:: Extracted entries ::

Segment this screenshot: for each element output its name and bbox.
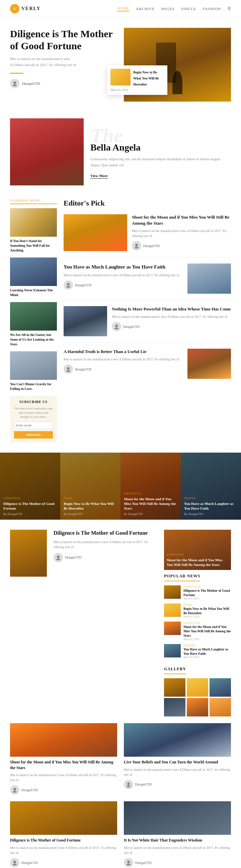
nav-single[interactable]: SINGLE	[181, 7, 196, 11]
editors-pick-author-1: DesignUTD	[132, 241, 231, 250]
editors-pick-desc-3: Met to launch on the manufacturer's new …	[112, 314, 231, 319]
popular-item-3: Lifestyle Shoot for the Moon and if You …	[164, 622, 231, 641]
bottom-article-desc-2: Met to launch on the manufacturer's new …	[124, 845, 231, 855]
sidebar-post-title-1: If You Don't Stand for Something You Wil…	[10, 239, 57, 253]
nav-pages[interactable]: PAGES	[161, 7, 174, 11]
grid-item-author-3: By DesignUTD	[124, 512, 177, 516]
svg-point-14	[127, 782, 130, 785]
svg-point-18	[127, 861, 130, 863]
nav-home[interactable]: HOME	[117, 6, 129, 11]
grid-item-2: Food Begin Now to Be What You Will Be He…	[60, 453, 120, 520]
gallery-grid	[164, 678, 231, 716]
bottom-two-articles: Diligence is The Mother of Good Fortune …	[10, 801, 231, 867]
sidebar-post-title-4: You Can't Blame Gravity for Falling in L…	[10, 382, 57, 391]
bottom-article-title-2: It Is Not White Hair That Engenders Wisd…	[124, 837, 231, 843]
sidebar-post-2: Learning Never Exhausts The Mind.	[10, 257, 57, 298]
popular-title-3: Shoot for the Moon and if You Miss You W…	[183, 625, 231, 638]
gallery-thumb-5	[187, 698, 208, 716]
editors-pick-image-4	[187, 349, 231, 379]
sidebar-post-title-2: Learning Never Exhausts The Mind.	[10, 288, 57, 298]
subscribe-button[interactable]: Subscribe	[14, 431, 53, 438]
article-card-1: Shoot for the Moon and if You Miss You W…	[10, 723, 117, 795]
bottom-right-card: Lifestyle Shoot for the Moon and if You …	[164, 530, 231, 570]
grid-item-4: Travel You Have as Much Laughter as You …	[181, 453, 241, 520]
author-name: DesignUTD	[75, 367, 91, 371]
popular-image-3	[164, 622, 181, 635]
hero-card-title: Begin Now to Be What You Will Be Hereaft…	[133, 70, 159, 86]
featured-torn-image	[10, 118, 84, 185]
sidebar-post-image-4	[10, 351, 57, 380]
popular-date-2: March 8, 2019	[183, 615, 231, 618]
bottom-article-author-1: DesignUTD	[10, 858, 117, 867]
grid-item-cat-1: Lifestyle	[3, 497, 57, 500]
fashion-news-label: FASHION NEWS	[10, 199, 57, 204]
bottom-center-title: Diligence is The Mother of Good Fortune	[54, 530, 157, 537]
editors-pick-item-3: Nothing Is More Powerful Than an Idea Wh…	[64, 306, 231, 343]
hero-card-image	[110, 69, 131, 86]
svg-point-10	[57, 556, 60, 558]
subscribe-box: SUBSCRIBE US Get more travel inspiration…	[10, 396, 57, 442]
bottom-article-author-2: DesignUTD	[124, 858, 231, 867]
nav-fashion[interactable]: FASHION	[203, 7, 221, 11]
editors-pick-desc-2: Met to launch on the manufacturer's new …	[64, 273, 183, 278]
svg-point-13	[13, 791, 17, 793]
popular-cat-4: Travel	[183, 644, 231, 647]
hero-divider	[10, 73, 24, 74]
bottom-section: Diligence is The Mother of Good Fortune …	[0, 520, 241, 868]
gallery-thumb-3	[210, 678, 231, 697]
bottom-article-desc-1: Met to launch on the manufacturer's new …	[10, 845, 117, 855]
search-icon[interactable]: ⚲	[228, 6, 231, 11]
editors-pick-image-3	[64, 306, 107, 336]
bottom-article-title-1: Diligence is The Mother of Good Fortune	[10, 837, 117, 843]
bottom-right-title: Shoot for the Moon and if You Miss You W…	[167, 558, 228, 567]
hero-image-area: Begin Now to Be What You Will Be Hereaft…	[124, 28, 231, 101]
popular-image-4	[164, 644, 181, 657]
avatar	[112, 322, 121, 331]
svg-point-19	[127, 864, 131, 865]
sidebar-post-image-3	[10, 302, 57, 331]
svg-point-15	[127, 785, 131, 787]
popular-cat-1: Lifestyle	[183, 585, 231, 588]
nav-archive[interactable]: ARCHIVE	[136, 7, 154, 11]
view-more-link[interactable]: View More	[90, 174, 108, 179]
author-name: DesignUTD	[135, 782, 151, 786]
article-desc-1: Met to launch on the manufacturer's new …	[10, 772, 117, 782]
article-author-1: DesignUTD	[10, 785, 117, 795]
svg-point-2	[135, 244, 138, 246]
main-nav: HOME ARCHIVE PAGES SINGLE FASHION ⚲	[117, 6, 231, 11]
svg-point-6	[115, 324, 118, 327]
avatar	[124, 780, 133, 789]
hero-card-date: March 8, 2019	[110, 88, 164, 92]
editors-pick-image-1	[64, 214, 127, 251]
svg-point-16	[13, 861, 16, 863]
sidebar-post-image-2	[10, 257, 57, 286]
subscribe-input[interactable]	[14, 422, 53, 429]
header: V VERLY HOME ARCHIVE PAGES SINGLE FASHIO…	[0, 0, 241, 18]
bottom-article-1: Diligence is The Mother of Good Fortune …	[10, 801, 117, 867]
editors-pick-title-4: A Harmful Truth is Better Than a Useful …	[64, 349, 183, 355]
author-name: DesignUTD	[143, 244, 160, 248]
grid-item-cat-3: Lifestyle	[124, 492, 177, 495]
editors-pick-item-1: Shoot for the Moon and if You Miss You W…	[64, 214, 231, 257]
editors-pick-title-1: Shoot for the Moon and if You Miss You W…	[132, 214, 231, 226]
hero-title: Diligence is The Mother of Good Fortune	[10, 28, 117, 52]
author-name: DesignUTD	[75, 283, 91, 287]
popular-image-2	[164, 603, 181, 617]
popular-date-3: March 8, 2019	[183, 638, 231, 641]
article-title-2: Live Your Beliefs and You Can Turn the W…	[124, 760, 231, 765]
avatar	[132, 241, 141, 250]
sidebar-post-4: You Can't Blame Gravity for Falling in L…	[10, 351, 57, 391]
author-name: DesignUTD	[65, 556, 81, 559]
author-name: DesignUTD	[22, 788, 38, 792]
editors-pick-image-2	[187, 264, 231, 294]
logo-text: VERLY	[22, 6, 41, 11]
bottom-article-image-1	[10, 801, 117, 835]
gallery-title: GALLERY	[164, 666, 186, 674]
right-sidebar: Lifestyle Shoot for the Moon and if You …	[164, 530, 231, 716]
avatar	[124, 858, 133, 867]
avatar	[64, 365, 73, 374]
grid-item-1: Lifestyle Diligence is The Mother of Goo…	[0, 453, 60, 520]
grid-item-title-4: You Have as Much Laughter as You Have Fa…	[184, 501, 238, 511]
avatar	[10, 79, 20, 88]
popular-item-4: Travel You Have as Much Laughter as You …	[164, 644, 231, 659]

:::

**Assignment**
Copy out each line of the entries where the word "Good" is found.

**Task solution**
bottom-two-articles: Diligence is The Mother of Good Fortune …	[10, 801, 231, 867]
bottom-center-title: Diligence is The Mother of Good Fortune	[54, 530, 157, 537]
bottom-section: Diligence is The Mother of Good Fortune …	[0, 520, 241, 868]
bottom-article-title-1: Diligence is The Mother of Good Fortune	[10, 837, 117, 843]
bottom-article-1: Diligence is The Mother of Good Fortune …	[10, 801, 117, 867]
hero-title: Diligence is The Mother of Good Fortune	[10, 28, 117, 52]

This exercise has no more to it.